Safari 12 “Removed support for running legacy NPAPI plug-ins other than Adobe Flash” [1]. Despite years of warning Cisco wasn’t quite ready (perhaps Apple has made a mess of the plug-in/extension migration [2])
NPAPI support is being removed from Safari 12 | Citrix Blogs (Aug 2018)
… Apple have announced they’re removing support for NPAPI from Safari 12. This will affect the user experience for users accessing Citrix Receiver for Web using Safari on Mac. We’ll address this by turning on the Citrix Receiver Launcher for Safari 12+ in future releases of Citrix StoreFront…

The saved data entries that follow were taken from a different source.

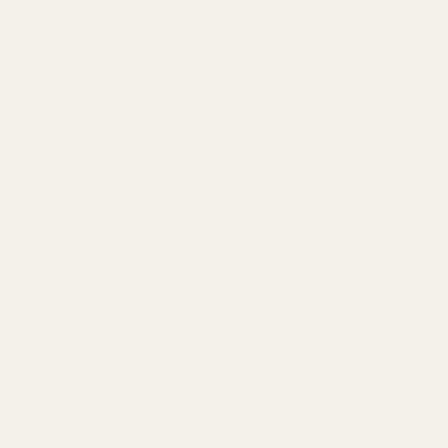
anty.
mith.
y result from improper installation or use of this product.
 and other elements which are known to the State of California to cau
n, go to www.P65Warnings.ca.gov.
olosun 507C Reflex Sight (Red
QUANTITY OF HS507C X2 HOLOSUN 507C REFLEX SIGHT (RED DOT)
INCREASE QUANTITY OF HS507C X2 HOLOSUN 507C REFLEX SI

With Safari 12 if you click on a Citrix Receiver link a .ica file is downloaded. You have to click the .ica file to launch Receiver. Prior to 12 the /Library[3]/Internet plug-ins/CitrixICAClientPlugIn.plugin handled the .ica file, clicking a link caused CitrixICAClientPlugIn.plugin to launch Receiver. There’s a Safari 12 workaround, but I’ve not tried it.
Citrix does have new era extension support for Chrome, so you can just use Chrome until Citrix delivers a “Safari App Extension” version of the plug-in. (Which might come with their Citrix Workspace replacement for Receiver.)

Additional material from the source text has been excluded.